Closed BCArg closed 4 years ago

BCArg commented 5 years ago

Hi Andrew,

from what I understood in the methods section of your paper, krocus uses an iterative process to identify the alleles from k-mers from the raw reads. I am now struggling a bit to understand what each line in the output file means.

While following the generation of the output file with tail -f <out.txt> I noticed that all of the alleles had a partial k-mer coverage (marked with a star*) by the beggining of the analysis and also that the percentage of k-mers covered by reads was always going up. Seeing this as an iterative process, where more and more k-mers from the reads are matched against the allele k-mers this makes sense. I noticed this for my first analyses, so that I was always looking at the tail of the output file in order to check which allele was identified.

Then today I noticed that for a sample that we sequenced

  1. the initial pattern was observed i.e. increasing percentage of k-mers covered by the reads (column 2) and partial match for all the alleles (marked with a star*)
  2. At one point in the output file I got the correct ST identified. Below is an example of one line, say, in the middle of my output file 678 100.00 recA(7) fumC(6) gyrB(5) mdh(9) purA(7) adk(6) icd(136)

However, by the end of the file, I noticed that another allele of purA was not identified with 100% k-mer coverage, shown below; ND 100.00 recA(7) fumC(6) gyrB(5) mdh(9) purA(489) adk(6) icd(136)
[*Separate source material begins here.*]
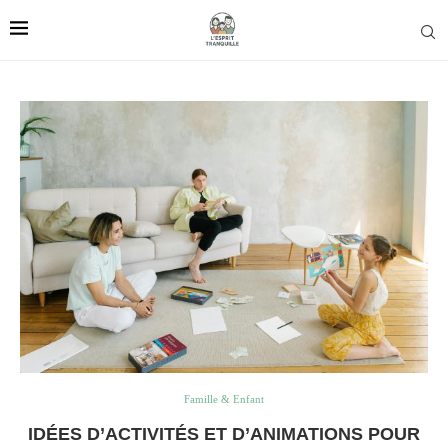
Famille & Enfant
IDÉES D’ACTIVITÉS ET D’ANIMATIONS POUR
I then changed the kmer parameter, varying from 7 to 17, but the pattern described above (no match/ match/ no match) was observed for all kmer tried.

I was now wondering what would be the correct way of interpreting the output files.

  1. What would be the correct way of interpreting the output file? Can I say that my ST is indeed 678 even though an 'ND' is shown at the last lines of the file?
  2. What would be the reason for the 'transition' correct ST (middle of the file) -> ND (end of the file)

Thanks in advance for reading this long question

andrewjpage commented 5 years ago

Thank you for your question. From your description it sounds like reads further down the file are causing this behaviour. The best strategy would be to map all your reads to a close reference, then look for purA and eyeball the pileup (particularly at the start of the gene) to see if you have a minority variant in there, or some other structural variant.